Шаги заглохли где-то за сараем.
Ночью ахнул мороз. С вечера слышно было, как лопалась на проулке земля, с осени щедро набухшая влагой. По небу, запорошенному хлопьями туч, засуетился в ночном походе кособокий месяц. Из темно-синих круговин зазывно подмаргивали звезды. Сквозь дырявую крышу ночь глядела в катух.
В яме под кизяками тепло. Дед Александр, уткнув подбородок в колени, спит, всхрапывая и шевеля ногами. Петька и Яков разговаривают вполголоса.
– Батя, проснись! Когда вы разгуляете сон? В путь пора!
– Ась? В путь пора? Можно…
Долго и осторожно разбирали кизяки. Слегка приоткрыли дверь – на дворе, по проулку ни души.
Миновали крайний двор в станице, через леваду вышли в степь.

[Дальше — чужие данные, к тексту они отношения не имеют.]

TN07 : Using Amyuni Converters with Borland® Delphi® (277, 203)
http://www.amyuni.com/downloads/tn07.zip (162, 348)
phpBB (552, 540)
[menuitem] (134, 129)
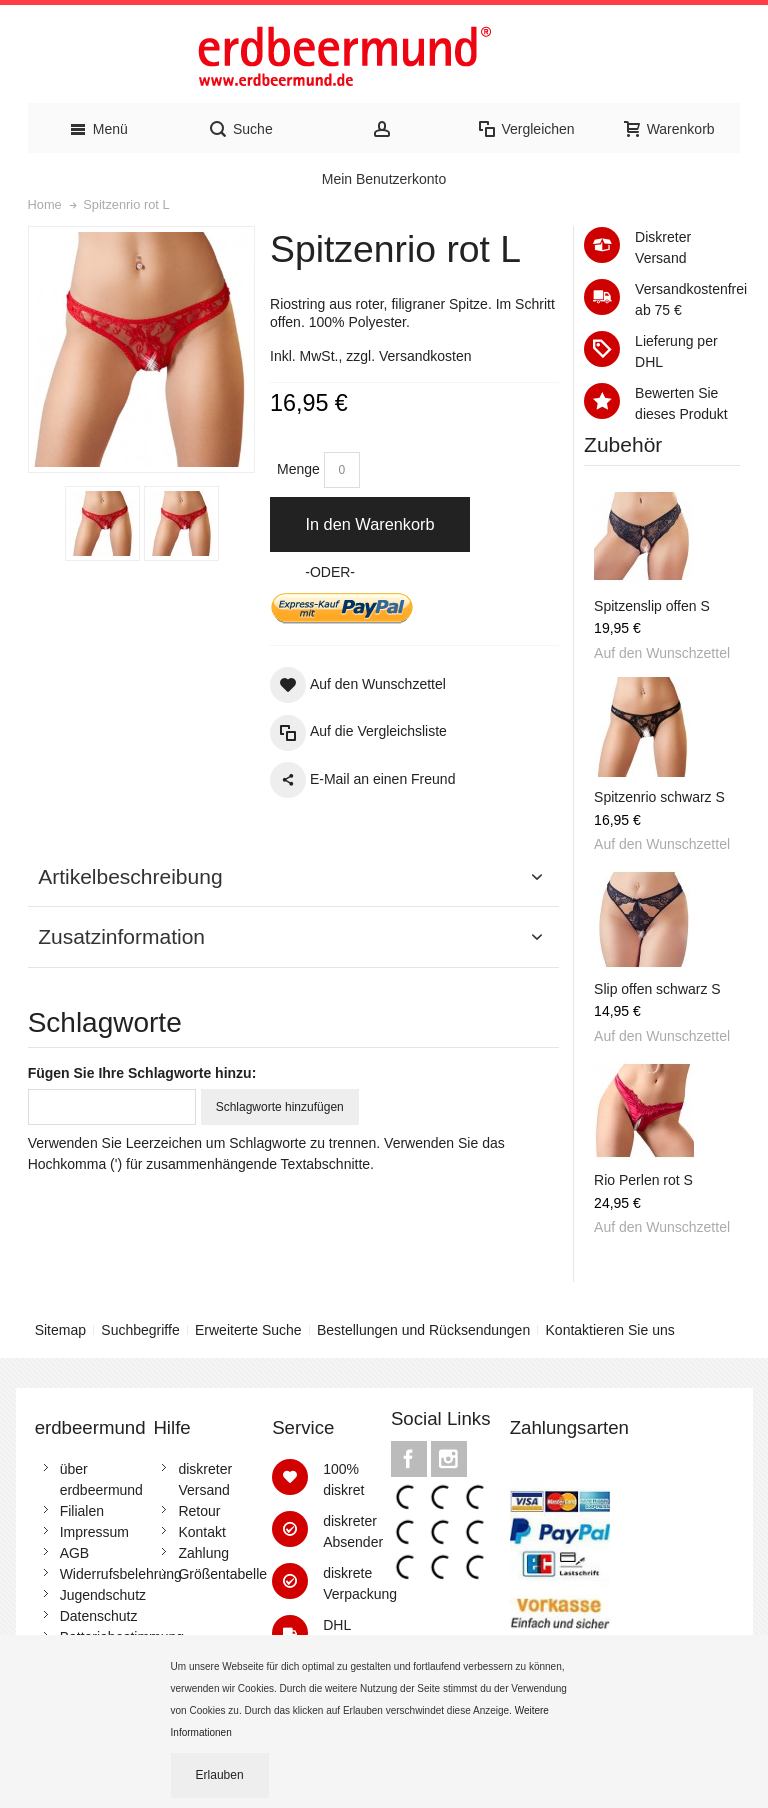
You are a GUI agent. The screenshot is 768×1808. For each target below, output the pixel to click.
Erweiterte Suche (248, 1330)
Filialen (82, 1511)
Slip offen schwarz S (657, 989)
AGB (75, 1553)
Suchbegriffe (140, 1330)
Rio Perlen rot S (643, 1180)
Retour (199, 1511)
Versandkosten (425, 356)
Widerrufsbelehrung (121, 1574)
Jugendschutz (103, 1595)
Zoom (142, 349)
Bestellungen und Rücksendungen (423, 1330)
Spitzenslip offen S (652, 606)
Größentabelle (222, 1574)
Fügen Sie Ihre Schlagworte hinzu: (142, 1073)
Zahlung (203, 1553)
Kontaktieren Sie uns (610, 1330)
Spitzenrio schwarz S (659, 797)
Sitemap (60, 1330)
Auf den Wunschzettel (662, 653)
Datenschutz (99, 1616)
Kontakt (201, 1532)
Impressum (94, 1532)
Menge (298, 469)
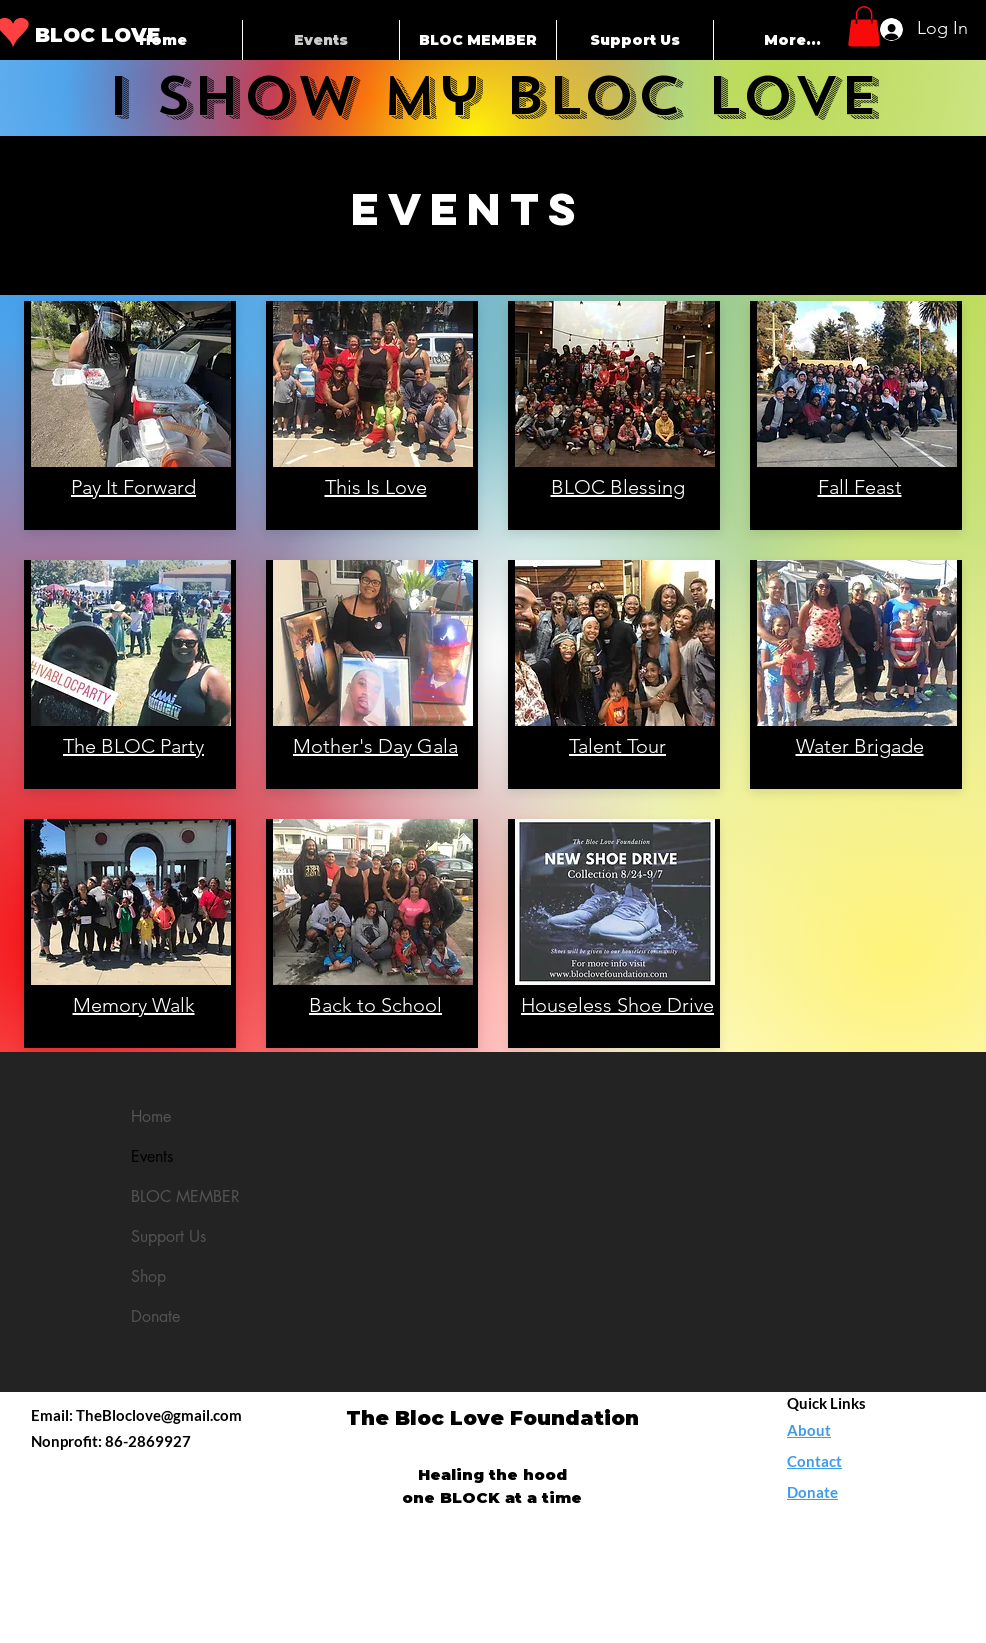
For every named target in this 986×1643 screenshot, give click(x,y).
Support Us (168, 1236)
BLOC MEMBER (185, 1196)
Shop (148, 1276)
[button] (864, 26)
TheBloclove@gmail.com (159, 1415)
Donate (155, 1316)
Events (152, 1156)
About (809, 1430)
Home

До яра саженей сто ползли по снегу. Позади станица с желтыми веснушками освещенных окон пристально смотрит в степь. По яру до казенного леса шли тихо, осторожно, словно на зверя. Звенел под ногами ледок, снег поскрипывал. Голое каменистое днище яра кое-где запруживалось сугробом, по нему – голубые петли заячьих следов.
Яр одной отножиной упирается в опушку казенного леса. Выбрались на пригорок, поглядели вокруг и не спеша потянулись к лесу.
– До Щегольского нам опасно идтить не узнамши. Скоро фронт откроется – могем попасть к белым.
Яков, вбирая голову в растопыренные полы полушубка, долго высекал кресалом огонь. Сыпались огненные капли, сухо черкала сталь о кремень. Трут, натертый подсолнечной золой, зарделся и вонюче задымил. Яков два раза затянулся, ответил отцу:
– Я так полагаю: давайте зайдем к лесничему Даниле, как он есть наш прекрасного знакомства человек. У него узнаем, как нам пройтить через позиции, да кстати и Петяшку малость обогреем, а то он у нас замерзнет вчистую!
– Мне, Яков Александрович, не дюже зябко.
– Молчи уж, не бреши, парнишка! Зипун-то твой не от холода построенный, а от солнышка.
– Трогай, Яша, трогай, сынок!.. Смотри, куда Стожары поднялись, скоро полночь, – сказал дед.
Саженей полсотни не доходя до лесной сторожки, остановились… У лесника Данилы в окошке огонь, видно, как из трубы лениво ползет дымок. Месяц повис над лесом, неловко скособочившись.
– Должно, никого нет. Пойдемте.
Под сараем забрехала собака. Обмерзшие порожки крыльца скрипят под ногами. Постучались.
– Хозяин дома?
Из сторожки к окну прилипла чья-то борода.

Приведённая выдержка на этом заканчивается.